Sejak peristiwa reformasi, kekristenan berdiri di atas prinsip-prinsip dasar yang dikenal dengan istilah/nama 5 pilar iman kristen :
- Sola gratia = segala sesuatu secara khusus keselamatan adalah anugerah/kasih karunia Allah.
- Solus Christus = Yesus Kristus adalah satu-satunya jalan keselamatan.
- Sola fide = kunci untuk selamat hanya dengan iman kepada Yesus.
- Sola scriptura = hanya alkitab dasar hidup orang kristen.
- Soli deo gloria = segala sesuatu hanya untuk kemuliaan Tuhan.
Lima pilar ini harus menjadi dasar pijak hidup setiap orang kristen, karena itu 5 pilar ini selalu menjadi inti pemberitaan dan penginjilan, termasuk materi inti dalam pengajaran katekasasi.
Secara khusus saat ini kita sama-sama fokus pada pilar yang pertama yaitu sola gratia, yang menjadi pokok perenungan firman Tuhan saat ini.
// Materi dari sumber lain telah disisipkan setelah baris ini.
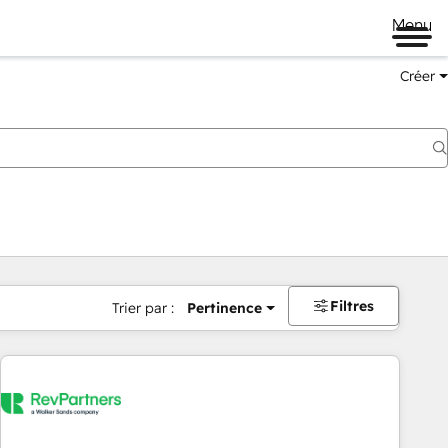
Menu
Créer
Filtres
Trier par :
Pertinence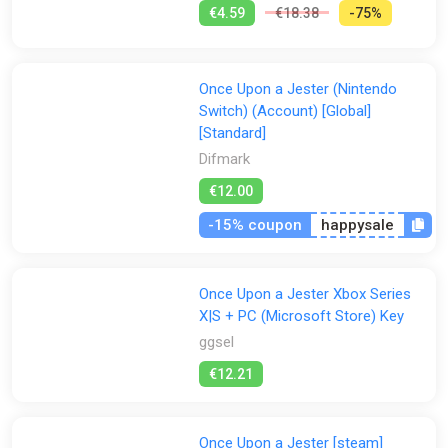
€4.59
€18.38
-75%
Once Upon a Jester (Nintendo
Switch) (Account) [Global]
[Standard]
Difmark
€12.00
-15% coupon
happysale
Once Upon a Jester Xbox Series
X|S + PC (Microsoft Store) Key
ggsel
€12.21
Once Upon a Jester [steam]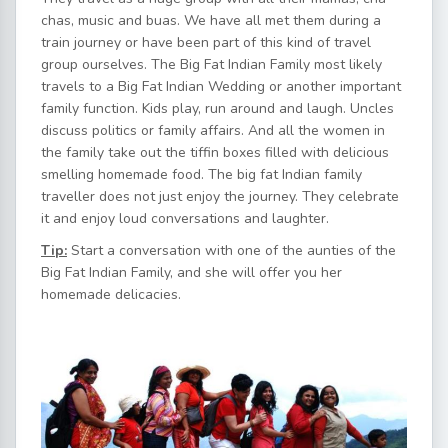
chas, music and buas. We have all met them during a
train journey or have been part of this kind of travel
group ourselves. The Big Fat Indian Family most likely
travels to a Big Fat Indian Wedding or another important
family function. Kids play, run around and laugh. Uncles
discuss politics or family affairs. And all the women in
the family take out the tiffin boxes filled with delicious
smelling homemade food. The big fat Indian family
traveller does not just enjoy the journey. They celebrate
it and enjoy loud conversations and laughter.
Tip:
Start a conversation with one of the aunties of the
Big Fat Indian Family, and she will offer you her
homemade delicacies.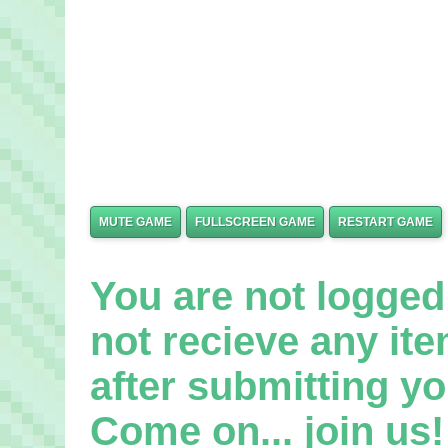
MUTE GAME
FULLSCREEN GAME
RESTART GAME
You are not logged 
not recieve any it
after submitting yo
Come on... join us! 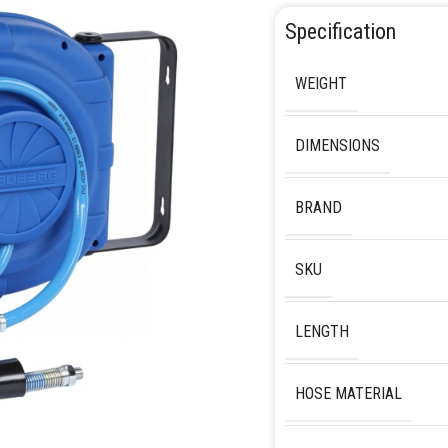
Specification
WEIGHT
DIMENSIONS
BRAND
SKU
LENGTH
HOSE MATERIAL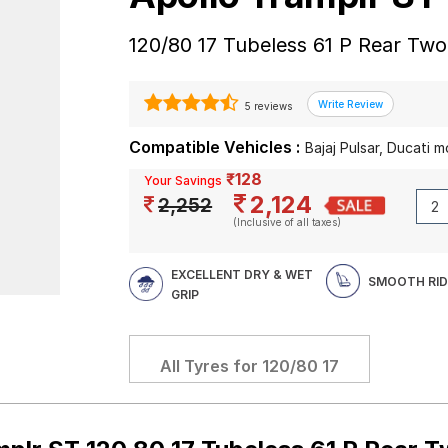
120/80 17 Tubeless 61 P Rear Tw
5 reviews
Compatible Vehicles :
Bajaj Pulsar, Ducati 
₹128
Your Savings
2,124
2,252
(Inclusive of all taxes)
EXCELLENT DRY & WET
SMOOTH RID
GRIP
All Tyres for
120/80 17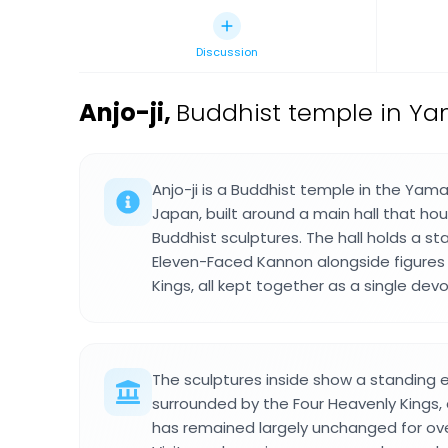
Discussion
Anjo-ji
,
Buddhist temple in Yam
Anjo-ji is a Buddhist temple in the Yama
Japan, built around a main hall that hou
Buddhist sculptures. The hall holds a st
Eleven-Faced Kannon alongside figures 
Kings, all kept together as a single devo
The sculptures inside show a standing
surrounded by the Four Heavenly Kings,
has remained largely unchanged for ov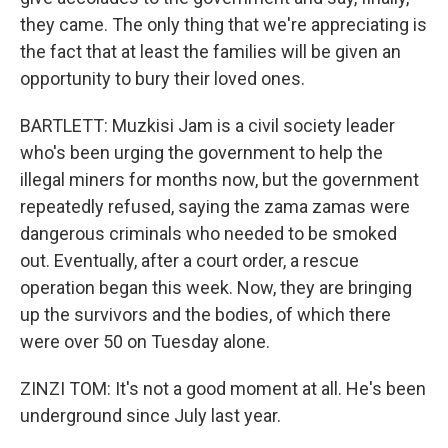
they came. The only thing that we're appreciating is
the fact that at least the families will be given an
opportunity to bury their loved ones.
BARTLETT: Muzkisi Jam is a civil society leader
who's been urging the government to help the
illegal miners for months now, but the government
repeatedly refused, saying the zama zamas were
dangerous criminals who needed to be smoked
out. Eventually, after a court order, a rescue
operation began this week. Now, they are bringing
up the survivors and the bodies, of which there
were over 50 on Tuesday alone.
ZINZI TOM: It's not a good moment at all. He's been
underground since July last year.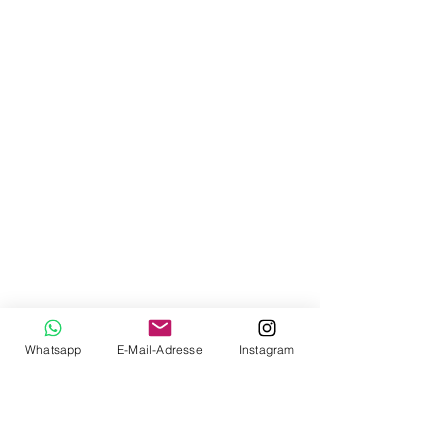
Whatsapp
E-Mail-Adresse
Instagram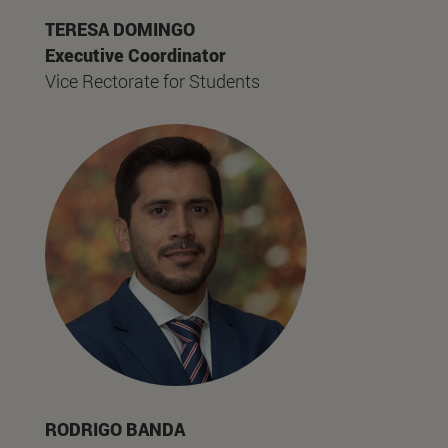
TERESA DOMINGO
Executive Coordinator
Vice Rectorate for Students
RODRIGO BANDA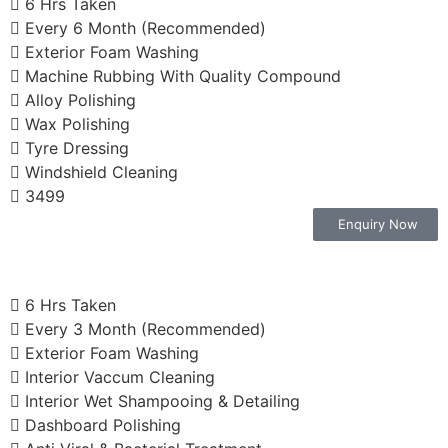
6 Hrs Taken
Every 6 Month (Recommended)
Exterior Foam Washing
Machine Rubbing With Quality Compound
Alloy Polishing
Wax Polishing
Tyre Dressing
Windshield Cleaning
3499
Enquiry Now
6 Hrs Taken
Every 3 Month (Recommended)
Exterior Foam Washing
Interior Vaccum Cleaning
Interior Wet Shampooing & Detailing
Dashboard Polishing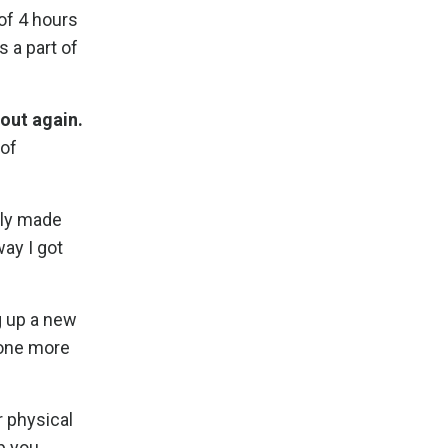
 of 4 hours
 a part of
out again.
 of
tly made
ay I got
g up a new
d one more
r physical
ip you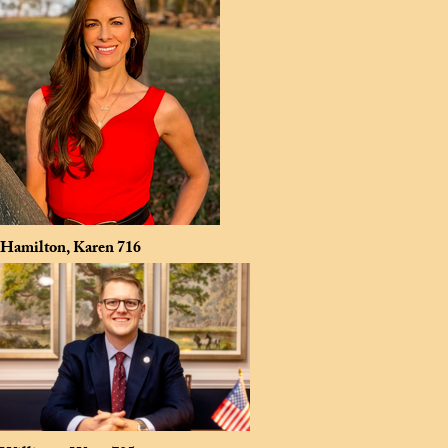
Hamilton, Karen
716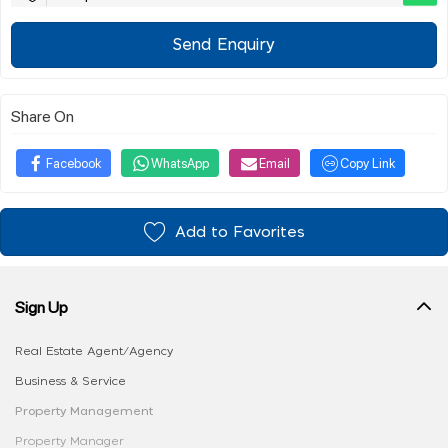
Send Enquiry
Share On
Facebook
WhatsApp
Email
Copy Link
Add to Favorites
Sign Up
Real Estate Agent/Agency
Business & Service
Property Management
Property Manager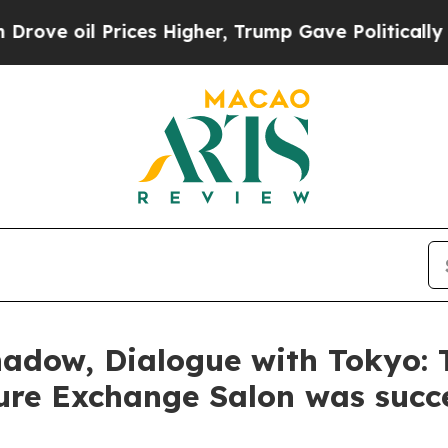
 Higher, Trump Gave Politically Connected oil C
hadow, Dialogue with Tokyo:
ture Exchange Salon was succe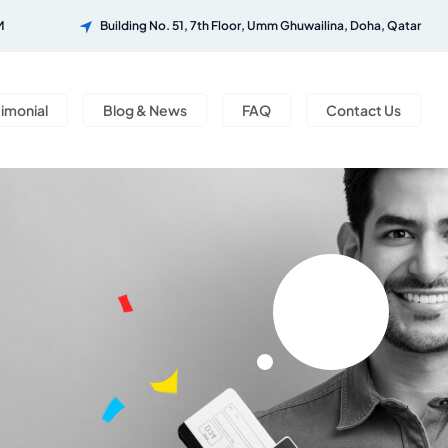
M
Building No. 51, 7th Floor, Umm Ghuwailina, Doha, Qatar
timonial
Blog & News
FAQ
Contact Us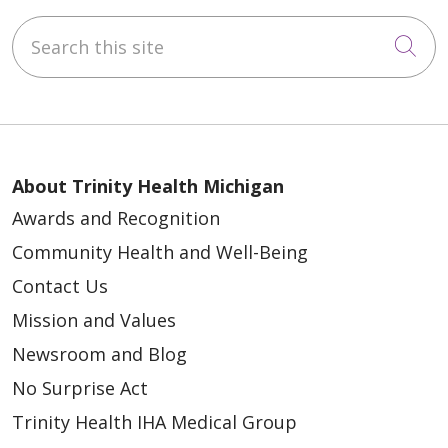
Search this site
Cli
About Trinity Health Michigan
Awards and Recognition
Community Health and Well-Being
Contact Us
Mission and Values
Newsroom and Blog
No Surprise Act
Trinity Health IHA Medical Group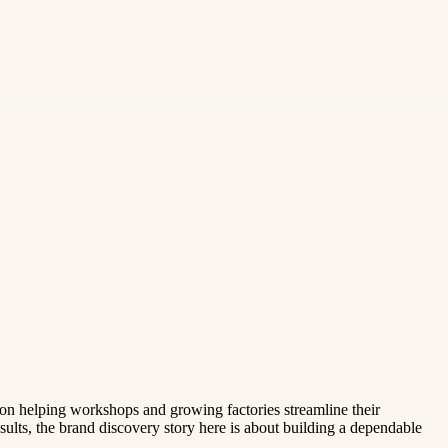
 on helping workshops and growing factories streamline their
esults, the brand discovery story here is about building a dependable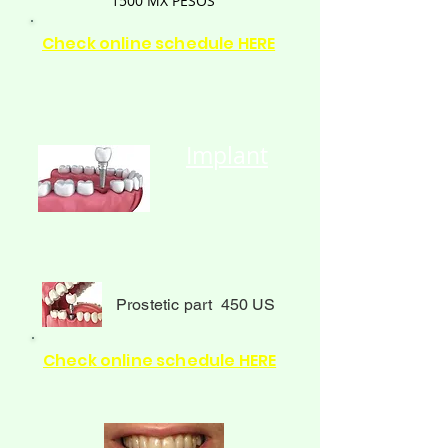
1500
MX PESOS
Check online schedule HERE
Implant
Prostetic part 450 US
Check online schedule HERE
Yang sangat jelas termuat dalam surat Paulus kepada Timotius, surat yang bertujuan untuk mengingatkan-memotivasi-meneguhkan Timotius dalam tugas pelayanannya. Yang di dalamnya berisi kesaksian daripada Paulus tentang anugerah/kasih karunia Tuhan.
Lewat bagian firman ini, Paulus menunjukkan kualitas dirinya sebagai pengikut Yesus, dalam hal kerendahan hati. Jabatan, posisi, peran, pengaruh Paulus sebagai rasul yang sudah banyak berkarya saat itu, tidak membuat dia dalam kesaksiannya lebih banyak menonjolkan dirinya. Melainkan dengan penuh kesadaran dan kerendahan hati, Paulus selalu mengutamakan Yesus dalam kesaksiannya dan menjadikan Yesus sebagai pusat kesaksiannya.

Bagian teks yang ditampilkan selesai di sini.